Anak usia 10-12 tahun: (i) pemfungsian tahap operasional konkret (Piaget),
dapat melihat hubungan yang lebih abstrak; (ii) pengalaman pada tahap kepandaian
versus perasaan rendah diri (Erickson); (iii) penerimaan masalah benar berdasarkan
ke-fair-an (iv) memiliki ketertarikan yang kuat dalam aktivitas sosial, (v)
meningkatnya minat pada kelompok, mencari kekariban dalam kelompok; (vi) mulai
mengadopsi model kepada orang lain daripada ke orang tua; (vii) menunjukkan
minatnya pada aktivitas khusus; (vii) mencari persetujuan dan ingin mengesankan;
(ix) menunjukkan kemampuan dan kemauan untuk melihat sudut pandang orang lain;
(x) pencarian nilai-nilai; (xi) menunjukkan adanya perbedaan di antara individu; (xii)

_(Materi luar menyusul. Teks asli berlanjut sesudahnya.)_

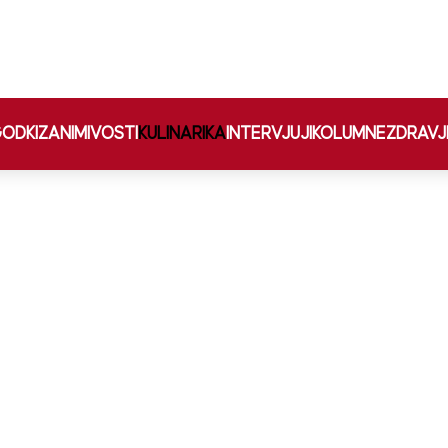
ODKI
ZANIMIVOSTI
KULINARIKA
INTERVJUJI
KOLUMNE
ZDRAVJ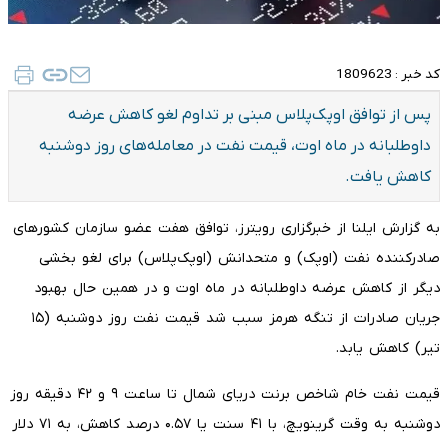
کد خبر :
1809623
پس از توافق اوپک‌پلاس مبنی بر تداوم لغو کاهش عرضه
داوطلبانه در ماه اوت، قیمت نفت در معامله‌های روز دوشنبه
کاهش یافت.
به گزارش ایلنا از خبرگزاری رویترز، توافق هفت عضو سازمان کشورهای
صادرکننده نفت (اوپک) و متحدانش (اوپک‌پلاس) برای لغو بخشی
دیگر از کاهش عرضه داوطلبانه در ماه اوت و در همین حال بهبود
جریان صادرات از تنگه هرمز سبب شد قیمت نفت روز دوشنبه (۱۵
تیر) کاهش یابد.
قیمت نفت خام شاخص برنت دریای شمال تا ساعت ۹ و ۴۲ دقیقه روز
دوشنبه به وقت گرینویچ، با ۴۱ سنت یا ۰.۵۷ درصد کاهش، به ۷۱ دلار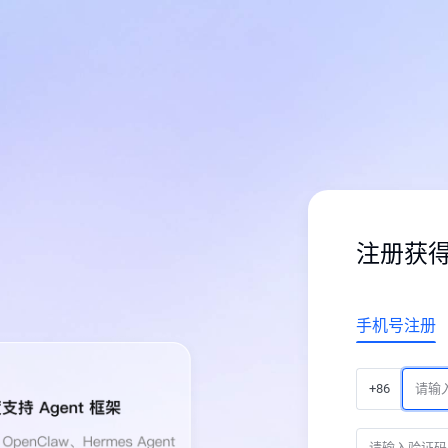
注册获
手机号注册
+86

mempunyai citarasa keadilan dan peduli kepada orang lain; dan (xii) pemahaman dan
penerimaan terhadap adanya aturan berdasarkan perbedaan jenis kelamin.
Pada tahap selanjutnya, tetapi masih dalam usia dini kepada anak mulai diberi
cerita, cerita tentang apa saja yang mungkin diberikan sesuai dengan dunia anak.

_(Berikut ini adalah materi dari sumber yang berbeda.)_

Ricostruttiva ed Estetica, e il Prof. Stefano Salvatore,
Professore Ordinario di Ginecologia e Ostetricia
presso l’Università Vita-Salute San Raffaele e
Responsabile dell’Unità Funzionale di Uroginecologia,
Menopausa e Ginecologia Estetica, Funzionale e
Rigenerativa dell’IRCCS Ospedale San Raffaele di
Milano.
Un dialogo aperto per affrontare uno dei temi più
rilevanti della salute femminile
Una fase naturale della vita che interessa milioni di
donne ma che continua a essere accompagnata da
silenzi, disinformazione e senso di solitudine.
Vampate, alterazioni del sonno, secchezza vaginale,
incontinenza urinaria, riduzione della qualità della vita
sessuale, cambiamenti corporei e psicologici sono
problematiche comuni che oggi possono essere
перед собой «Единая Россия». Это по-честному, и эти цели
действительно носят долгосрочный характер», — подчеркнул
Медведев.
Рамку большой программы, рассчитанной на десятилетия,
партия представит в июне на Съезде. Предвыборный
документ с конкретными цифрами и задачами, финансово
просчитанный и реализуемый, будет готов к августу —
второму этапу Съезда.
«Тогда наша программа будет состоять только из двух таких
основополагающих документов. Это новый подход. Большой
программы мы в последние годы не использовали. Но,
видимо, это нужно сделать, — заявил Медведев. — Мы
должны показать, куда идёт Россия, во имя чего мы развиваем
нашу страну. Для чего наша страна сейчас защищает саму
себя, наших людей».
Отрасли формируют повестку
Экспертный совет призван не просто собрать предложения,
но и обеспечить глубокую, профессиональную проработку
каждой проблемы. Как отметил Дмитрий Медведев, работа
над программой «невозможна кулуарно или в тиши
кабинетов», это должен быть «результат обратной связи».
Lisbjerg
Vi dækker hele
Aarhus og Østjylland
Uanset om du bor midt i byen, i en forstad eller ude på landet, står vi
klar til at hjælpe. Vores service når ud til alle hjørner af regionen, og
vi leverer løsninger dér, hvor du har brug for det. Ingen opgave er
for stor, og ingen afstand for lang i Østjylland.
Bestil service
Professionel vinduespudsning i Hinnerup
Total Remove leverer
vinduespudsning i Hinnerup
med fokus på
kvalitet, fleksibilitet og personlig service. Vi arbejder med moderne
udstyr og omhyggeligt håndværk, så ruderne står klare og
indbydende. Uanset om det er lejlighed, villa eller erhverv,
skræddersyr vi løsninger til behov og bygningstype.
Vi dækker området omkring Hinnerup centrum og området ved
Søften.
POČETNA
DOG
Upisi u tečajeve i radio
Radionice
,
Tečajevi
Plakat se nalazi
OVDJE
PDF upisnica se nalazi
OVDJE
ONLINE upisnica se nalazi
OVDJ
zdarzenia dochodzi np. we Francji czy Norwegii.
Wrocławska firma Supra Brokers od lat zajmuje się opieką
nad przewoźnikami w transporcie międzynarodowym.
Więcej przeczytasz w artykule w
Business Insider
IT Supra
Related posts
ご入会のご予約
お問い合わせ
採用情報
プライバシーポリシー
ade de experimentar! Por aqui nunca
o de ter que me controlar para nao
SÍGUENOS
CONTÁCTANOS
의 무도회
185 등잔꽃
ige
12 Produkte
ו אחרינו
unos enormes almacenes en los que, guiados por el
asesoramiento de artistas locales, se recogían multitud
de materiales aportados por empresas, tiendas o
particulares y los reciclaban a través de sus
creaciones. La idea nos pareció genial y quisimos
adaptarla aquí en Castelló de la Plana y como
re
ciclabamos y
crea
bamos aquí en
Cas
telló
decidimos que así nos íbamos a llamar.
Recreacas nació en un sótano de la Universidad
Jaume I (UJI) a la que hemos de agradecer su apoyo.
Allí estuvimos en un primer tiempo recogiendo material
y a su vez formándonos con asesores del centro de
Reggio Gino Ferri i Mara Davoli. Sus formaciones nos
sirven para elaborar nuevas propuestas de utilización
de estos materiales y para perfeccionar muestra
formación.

Secara teknis dalam hal ini, cerita atau sastra dapat dipahami sebagai bagian dari
sebuah sistem konstruk untuk melihat dunia, sebagai suatu sarana bagaimana dan dari
sudut mana kita melihat dunia. Jika sastra itu adalah sastra anak, ia dapat dipahami
sebagai sebuah sarana bagaimana dan dari sudut mana anak dibawa untuk melihat
dunia, atau bagaimana dunia itu disampaikan kepada anak. Sastra dapat dipahami
sebagai sebuah kerangka dari jalinan gagasan tentang apa yang terjadi dan bagaimana
kejadian itu diceritakan. Jadi, sastra dipakai sebagai salah satu cara untuk
memahamkan dunia sekeliling kepada anak, tidak saja menyangkut masalah apa yang
dipahamkan (isi, gagasan, "dunia" itu sendiri) melainkan juga bagaimana cara
memahamkannya (bentuk).
Perkembangan kebahasaan anak sejalan dengan perkembangan intelektual dan
aspek-aspek personalitas yang lain. Kenyataan ini dapat dipergunakan sebagai pijakan
pemahaman bahwa dalam usia setelah mulai dapat memahami dan memproduksi
bahasa, anak mulai dapat menerima dan mengembangkan pemahaman tentang dunia.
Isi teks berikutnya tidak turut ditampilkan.